What person do you know that runs to the light, that prefers to understand that they have flaws that they must fix and misunderstandings that they must correct in order to experience happiness? Instead, mankind prefers to persist in the way things are because they erroneously believe that it is more comfortable than seeking, discovering, and applying all truth, wherever it is found, and no matter the implications. While intentional ignorance will allow vacuous comfort to persist for a time, it will always be ripped away from you, causing far more pain, suffering, and insecurity than you would have had by embracing the truth. A person who chooses to ignore the alarms signaling a sinking ship may avoid the discomfort of finding a life boat, but they will suffer more than those who listened when they find themselves forced to confront the rising water, and may be condemned to drowning if the water has made it impossible to escape their cabin.

My heart is broken by the suffering that I see. It is not possible to avoid all suffering in life, but it is possible to limit suffering to that which causes growth. Those who live their lives in this way are so few that they are rarer than diamonds.

Instead, I find myself lamenting to God: "Those who are honest and open-minded that would listen to light and truth do not need anyone to give it to them, because they already have it from you. Those who are not honest and open-minded desperately need the help of others to bring them light and truth, but they won't hear it."

Lose yourself, and you will truly find yourself. You will find that everything about you is but dross in the light of Christ, and he will give you his own heart and character to replace what is broken and missing inside of you--which is everything inside of you.

Then you will have another problem. When you give yourself completely to God, your heart turns completely to your fellowmen, and it will break into a thousand pieces as you truly comprehend their depraved state and realize that you are absolutely powerless to help them.

You will give everything you have to help them. You will intercede with God on their behalf, with intense and repeated prayers. You will study and pray to know how to help persuade them. You will set aside all the comforts of life that you have earned to instead focus on their needs. And, in spite of all of this, you will fail to make a difference, almost (and perhaps altogether) every single time.

Those that most need the light God has given you are those who are least likely to receive it. The negative consequences of their refusal to turn to the light wash upon them like the lapping waves of the sea, and you are powerless to stop them.
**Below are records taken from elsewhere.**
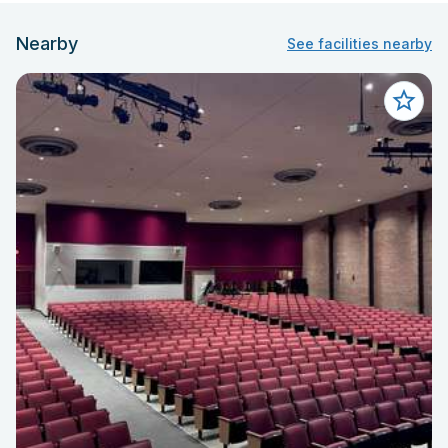
Nearby
See facilities nearby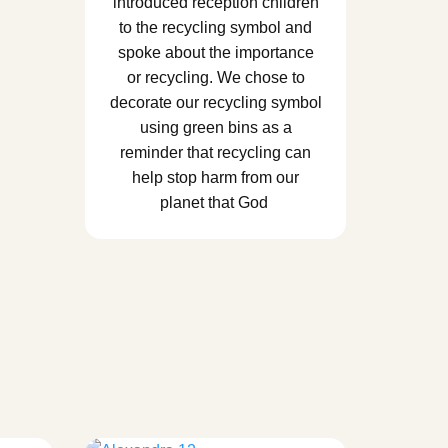
introduced reception children
to the recycling symbol and
spoke about the importance
or recycling. We chose to
decorate our recycling symbol
using green bins as a
reminder that recycling can
help stop harm from our
planet that God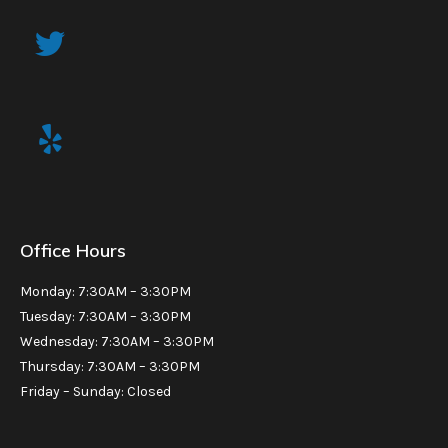
Office Hours
Monday: 7:30AM – 3:30PM
Tuesday: 7:30AM – 3:30PM
Wednesday: 7:30AM – 3:30PM
Thursday: 7:30AM – 3:30PM
Friday – Sunday: Closed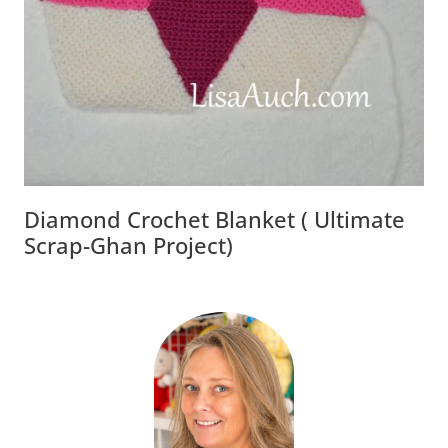
Diamond Crochet Blanket ( Ultimate
Scrap-Ghan Project)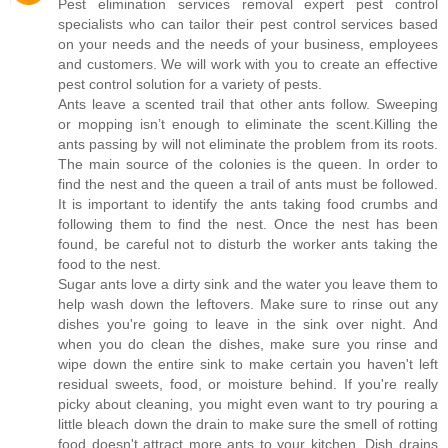
Pest elimination services removal expert pest control
specialists who can tailor their pest control services based
on your needs and the needs of your business, employees
and customers. We will work with you to create an effective
pest control solution for a variety of pests.
Ants leave a scented trail that other ants follow. Sweeping
or mopping isn’t enough to eliminate the scent.Killing the
ants passing by will not eliminate the problem from its roots.
The main source of the colonies is the queen. In order to
find the nest and the queen a trail of ants must be followed.
It is important to identify the ants taking food crumbs and
following them to find the nest. Once the nest has been
found, be careful not to disturb the worker ants taking the
food to the nest.
Sugar ants love a dirty sink and the water you leave them to
help wash down the leftovers. Make sure to rinse out any
dishes you're going to leave in the sink over night. And
when you do clean the dishes, make sure you rinse and
wipe down the entire sink to make certain you haven't left
residual sweets, food, or moisture behind. If you're really
picky about cleaning, you might even want to try pouring a
little bleach down the drain to make sure the smell of rotting
food doesn't attract more ants to your kitchen. Dish drains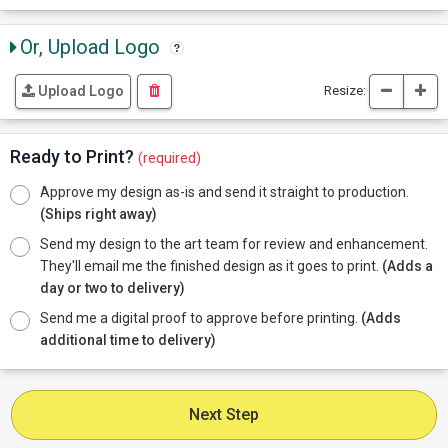
Or, Upload Logo
Resize:
Upload Logo
Ready to Print?
(required)
Approve my design as-is and send it straight to production.
(Ships right away)
Send my design to the art team for review and enhancement.
They'll email me the finished design as it goes to print.
(Adds a
day or two to delivery)
Send me a digital proof to approve before printing.
(Adds
additional time to delivery)
Next Step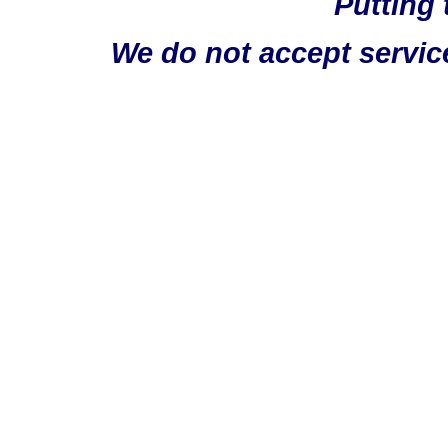
Putting 
We do not accept servic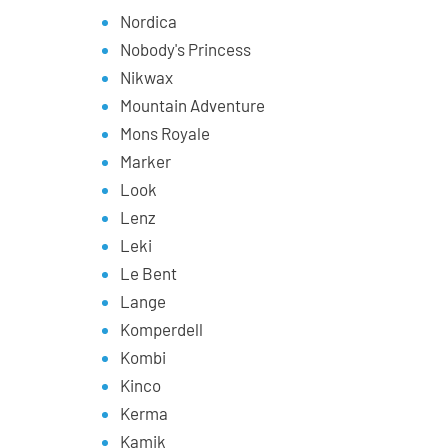
Nordica
Nobody's Princess
Nikwax
Mountain Adventure
Mons Royale
Marker
Look
Lenz
Leki
Le Bent
Lange
Komperdell
Kombi
Kinco
Kerma
Kamik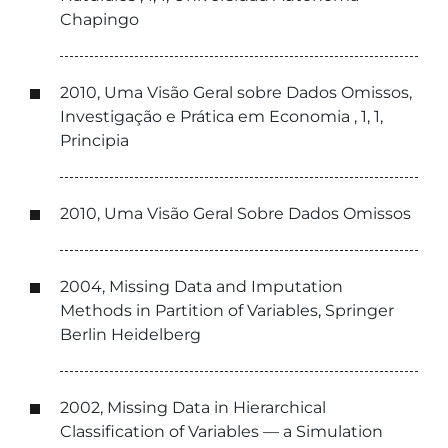
Chapingo
2010, Uma Visão Geral sobre Dados Omissos,
Investigação e Prática em Economia , 1, 1,
Principia
2010, Uma Visão Geral Sobre Dados Omissos
2004, Missing Data and Imputation
Methods in Partition of Variables, Springer
Berlin Heidelberg
2002, Missing Data in Hierarchical
Classification of Variables — a Simulation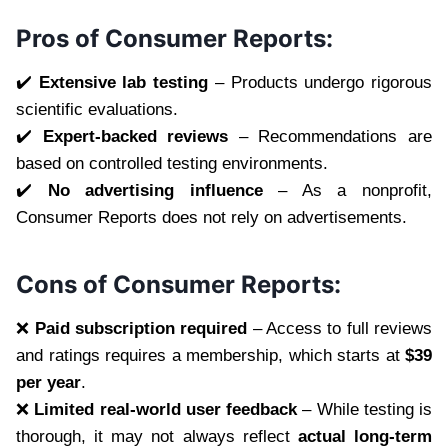
Pros of Consumer Reports:
✔️
Extensive lab testing
– Products undergo rigorous
scientific evaluations.
✔️
Expert-backed reviews
– Recommendations are
based on controlled testing environments.
✔️
No advertising influence
– As a nonprofit,
Consumer Reports does not rely on advertisements.
Cons of Consumer Reports:
❌
Paid subscription required
– Access to full reviews
and ratings requires a membership, which starts at
$39
per year
.
❌
Limited real-world user feedback
– While testing is
thorough, it may not always reflect
actual long-term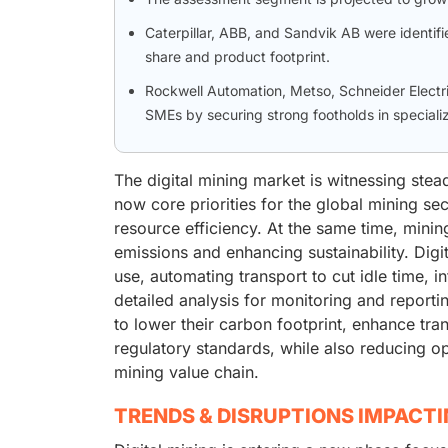
Caterpillar, ABB, and Sandvik AB were identifie
share and product footprint.
Rockwell Automation, Metso, Schneider Electr
SMEs by securing strong footholds in speciali
The digital mining market is witnessing stea
now core priorities for the global mining se
resource efficiency. At the same time, mini
emissions and enhancing sustainability. Dig
use, automating transport to cut idle time, i
detailed analysis for monitoring and report
to lower their carbon footprint, enhance tr
regulatory standards, while also reducing op
mining value chain.
TRENDS & DISRUPTIONS IMPACT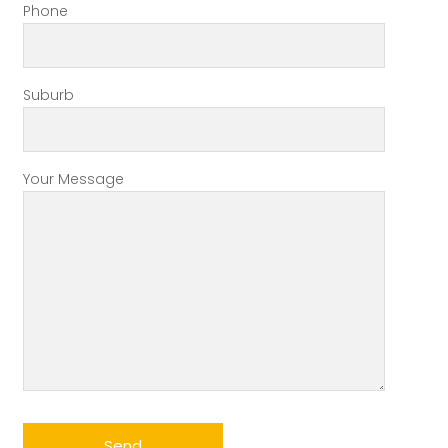
Phone
Suburb
Your Message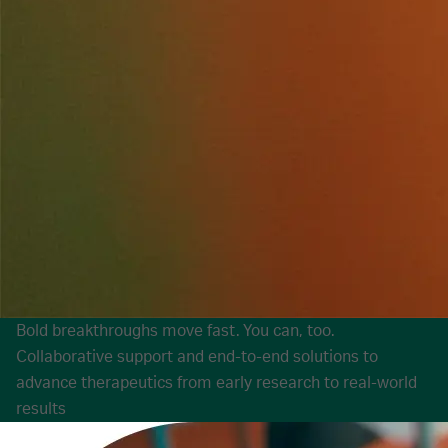
Bold breakthroughs move fast. You can, too.
Collaborative support and end-to-end solutions to
advance therapeutics from early research to real-world
results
Then, you will realize what Jeremiah felt like when he weighed the outcome of all his suffering in behalf of others. You will realize why Isaiah had second thoughts about his mission. You will realize what Solomon felt like after spending a lifetime acquiring wisdom, only to realize that he could not impart it to others. You will understand why Abraham was a spiritual stranger in a strange land, and was indescribably lonely his whole life. You will understand how nothing in this world made Jesus' life worth living--that only his love of the Father could have motivated him to come and complete his mission on this earth. And it will be the same with you.

How I wish those around me would repent. How much I wish they would adopt radical truthfulness and self-honesty. How much I wish they would cultivate a willingness to believe in what they hadn't before considered. How much I wish they could see the value of light, and run into it, rather than running from it.